=== Excerpted records ===
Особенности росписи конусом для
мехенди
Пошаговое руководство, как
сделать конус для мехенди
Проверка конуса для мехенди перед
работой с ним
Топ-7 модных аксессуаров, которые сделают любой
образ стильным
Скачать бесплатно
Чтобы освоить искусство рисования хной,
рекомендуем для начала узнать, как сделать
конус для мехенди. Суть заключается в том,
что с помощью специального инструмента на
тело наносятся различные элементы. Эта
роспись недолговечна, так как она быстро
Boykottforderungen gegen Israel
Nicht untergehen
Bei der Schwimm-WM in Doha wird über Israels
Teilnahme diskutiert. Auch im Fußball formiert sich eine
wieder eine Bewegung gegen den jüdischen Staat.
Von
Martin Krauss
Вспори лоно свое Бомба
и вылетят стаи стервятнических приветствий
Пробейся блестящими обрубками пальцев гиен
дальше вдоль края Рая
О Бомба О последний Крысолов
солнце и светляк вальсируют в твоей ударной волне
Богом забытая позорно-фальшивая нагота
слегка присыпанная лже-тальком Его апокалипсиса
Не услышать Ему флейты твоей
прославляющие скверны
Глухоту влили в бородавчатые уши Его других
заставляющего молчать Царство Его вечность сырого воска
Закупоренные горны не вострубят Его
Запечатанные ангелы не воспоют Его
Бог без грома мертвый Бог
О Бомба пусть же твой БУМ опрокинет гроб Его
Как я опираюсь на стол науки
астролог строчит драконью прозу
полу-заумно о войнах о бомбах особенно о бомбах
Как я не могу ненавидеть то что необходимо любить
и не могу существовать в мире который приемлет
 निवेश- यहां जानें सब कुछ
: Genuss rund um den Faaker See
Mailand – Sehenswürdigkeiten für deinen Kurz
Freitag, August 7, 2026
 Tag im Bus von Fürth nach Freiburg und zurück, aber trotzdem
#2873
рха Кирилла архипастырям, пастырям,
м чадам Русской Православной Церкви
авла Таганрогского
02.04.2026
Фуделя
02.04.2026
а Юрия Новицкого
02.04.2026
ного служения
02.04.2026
===
Your task
Read the entries above and find each line holding the word "твоеи". Copy it out.

Response to this exercise
солнце и светляк вальсируют в твоей ударной волне
Не услышать Ему флейты твоей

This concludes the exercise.